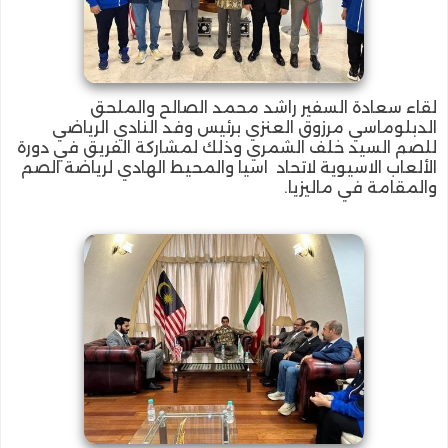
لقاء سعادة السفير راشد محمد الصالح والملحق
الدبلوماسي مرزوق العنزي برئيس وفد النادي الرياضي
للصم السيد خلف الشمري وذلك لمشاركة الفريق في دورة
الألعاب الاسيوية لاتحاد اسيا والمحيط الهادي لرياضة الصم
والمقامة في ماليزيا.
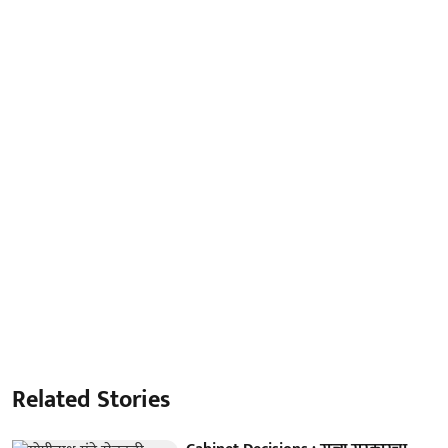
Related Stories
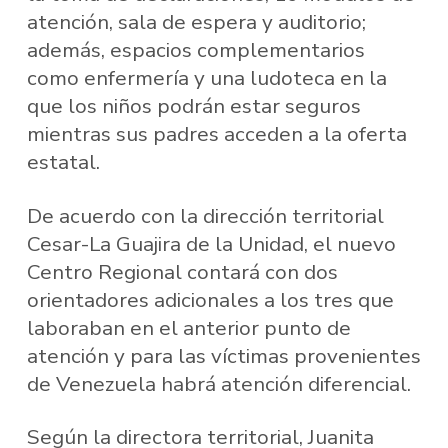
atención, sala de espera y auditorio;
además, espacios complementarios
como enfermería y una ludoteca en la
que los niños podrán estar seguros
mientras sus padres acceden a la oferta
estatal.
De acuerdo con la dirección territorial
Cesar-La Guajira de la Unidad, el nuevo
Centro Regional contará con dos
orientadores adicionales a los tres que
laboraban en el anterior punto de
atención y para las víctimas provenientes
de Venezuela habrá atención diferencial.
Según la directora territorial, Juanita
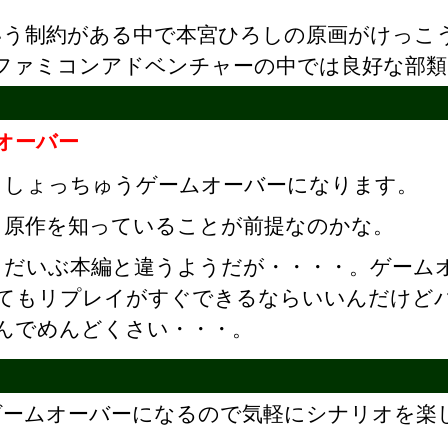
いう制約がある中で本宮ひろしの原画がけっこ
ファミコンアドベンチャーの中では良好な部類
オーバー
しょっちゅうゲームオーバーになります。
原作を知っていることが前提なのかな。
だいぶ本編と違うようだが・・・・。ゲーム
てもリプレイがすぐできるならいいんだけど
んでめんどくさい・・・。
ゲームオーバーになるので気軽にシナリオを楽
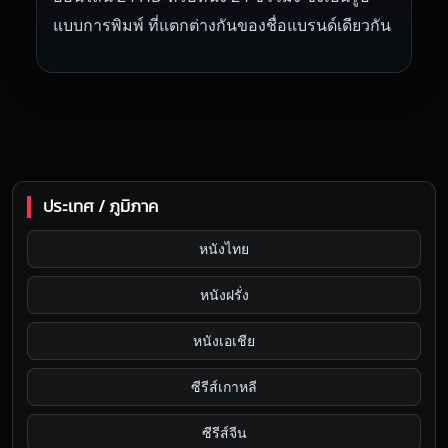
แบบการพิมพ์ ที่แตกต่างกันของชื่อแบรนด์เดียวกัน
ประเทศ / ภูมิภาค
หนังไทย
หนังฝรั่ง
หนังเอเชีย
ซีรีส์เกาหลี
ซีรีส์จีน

→ **WHAT TO PRODUCE**: Set down exactly and only the lines from the start of the entries above through the line containing "de Venezuela habrá atención diferencial.", both ends included, omitting the pictures.

→ **RESPONSE**:
لقاء سعادة السفير راشد محمد الصالح والملحق
الدبلوماسي مرزوق العنزي برئيس وفد النادي الرياضي
للصم السيد خلف الشمري وذلك لمشاركة الفريق في دورة
الألعاب الاسيوية لاتحاد اسيا والمحيط الهادي لرياضة الصم
والمقامة في ماليزيا.
Related Stories
atención, sala de espera y auditorio;
además, espacios complementarios
como enfermería y una ludoteca en la
que los niños podrán estar seguros
mientras sus padres acceden a la oferta
estatal.
De acuerdo con la dirección territorial
Cesar-La Guajira de la Unidad, el nuevo
Centro Regional contará con dos
orientadores adicionales a los tres que
laboraban en el anterior punto de
atención y para las víctimas provenientes
de Venezuela habrá atención diferencial.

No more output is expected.